502 Get a Flu Shot or You're Fired!: Sound Policy or Sound Bite?

Sunday, April 3, 2011
Trinity Ballroom (Hilton Anatole)
Michael B. Edmond, MD, MPH, MPA , Virginia Commonwealth University Medical Center, Richmond, VA
Gonzalo M.L. Bearman, MD, MPH , Virginia Commonwealth University Medical Center, Richmond, VA
Michael P. Stevens, MD , Virginia Commonwealth University Medical Center, Richmond, VA
Background: In August 2010, SHEA revised its position on influenza vaccination of healthcare workers (HCWs) to recommend that annual influenza vaccination be a condition of initial and continued employment and/or professional privileges.
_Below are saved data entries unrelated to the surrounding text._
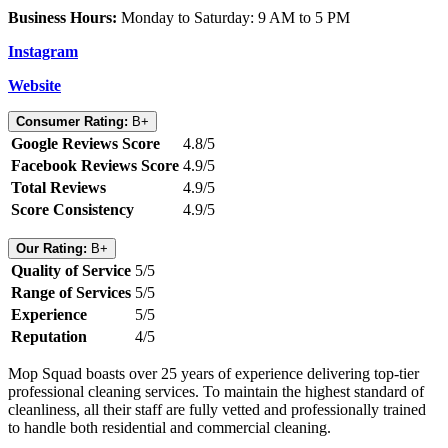
Business Hours:
Monday to Saturday: 9 AM to 5 PM
Instagram
Website
Consumer Rating:
B+
Google Reviews Score
4.8/5
Facebook Reviews Score
4.9/5
Total Reviews
4.9/5
Score Consistency
4.9/5
Our Rating:
B+
Quality of Service
5/5
Range of Services
5/5
Experience
5/5
Reputation
4/5
Mop Squad boasts over 25 years of experience delivering top-tier
professional cleaning services. To maintain the highest standard of
cleanliness, all their staff are fully vetted and professionally trained
to handle both residential and commercial cleaning.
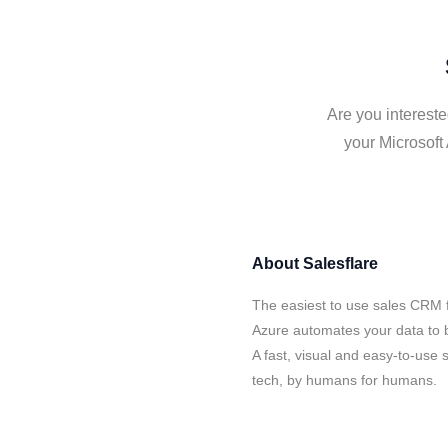
Are you intereste
your Microsoft
About
Salesflare
The easiest to use sales CRM f
Azure automates your data to b
A fast, visual and easy-to-use 
tech, by humans for humans.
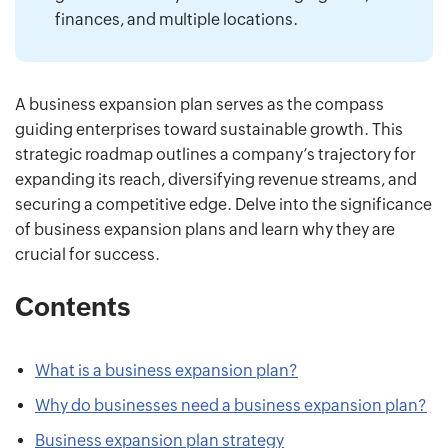
finances, and multiple locations.
A business expansion plan serves as the compass
guiding enterprises toward sustainable growth. This
strategic roadmap outlines a company’s trajectory for
expanding its reach, diversifying revenue streams, and
securing a competitive edge. Delve into the significance
of business expansion plans and learn why they are
crucial for success.
Contents
What is a business expansion plan?
Why do businesses need a business expansion plan?
Business expansion plan strategy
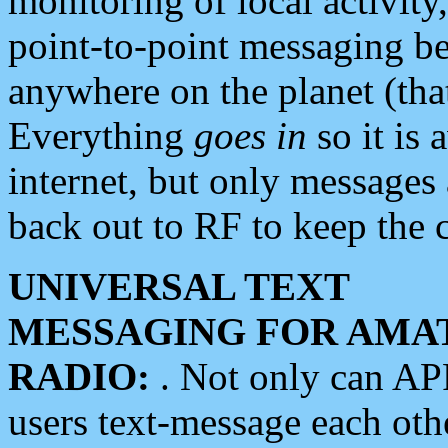
monitoring of local activity
point-to-point messaging 
anywhere on the planet (tha
Everything
goes in
so it is 
internet, but only messages 
back out to RF to keep the c
UNIVERSAL TEXT
MESSAGING FOR AMA
RADIO:
. Not only can A
users text-message each othe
Objective: To determine the impact of mandating influenza vaccination for HCWs on the number of HCWs who report to work with influenza-like illness (ILI) and compare that to the strategy of discouraging presenteeism (reporting to work while ill).

Methods: This analysis utilizes the following assumptions: (1) a hypothetical hospital has 5,000 HCWs; (2) a nonpandemic influenza season in which 7% of the population (including HCWs) develop ILI, of which 7% is due to influenza; (3) baseline HCW influenza vaccination rate is 70%; (4) the efficacy of influenza vaccine is 75%; (5) baseline HCW presenteeism is 70%; (6) mandating vaccinination results in 98% of HCWs vaccinated. The outcome is the number of HCWs with ILI at work. Two alternative strategies will be compared to the status quo: mandating influenza vaccine vs maintaining influenza vaccine compliance at 70% while achieving an absolute 5% reduction in presenteeism.

Results:
Baseline    

Mandatory vaccination    

Reduced presenteeism

Vaccinated (%) 70 98 70
Presenteeism (%) 70 70 65
Total HCWs 5,000 5,000 5,000
Vaccinated HCWs 3,500 4,900 3,500
Unvaccinated HCWs 1,500 100 1,500
HCWs with non-flu ILI 325 325 325
Unvaccinated with flu 8 1 8
Vaccinated with flu 4 6 4
Total HCWs with ILI 337 332 337
HCWs at work with ILI  
236 232 219

A modest absolute (5%) reduction in presenteeism results in fewer HCWs with ILI at work than mandating influenza vaccination. In fact, a 1% absolute reduction in presenteeism is equivalent to mandating vaccination (i.e., in a workforce of 5,000, 70% of whom are vaccinated, having 4 HCWs with ILI stay at home has the same impact as mandating influenza vaccination).

Conclusions: SHEA’s policy calling for firing HCWs who refuse influenza vaccination is short-sighted, punitive, and less effective than alternative, horizontal (nonpathogen-specific) strategies with less potential for adverse unintended consequences.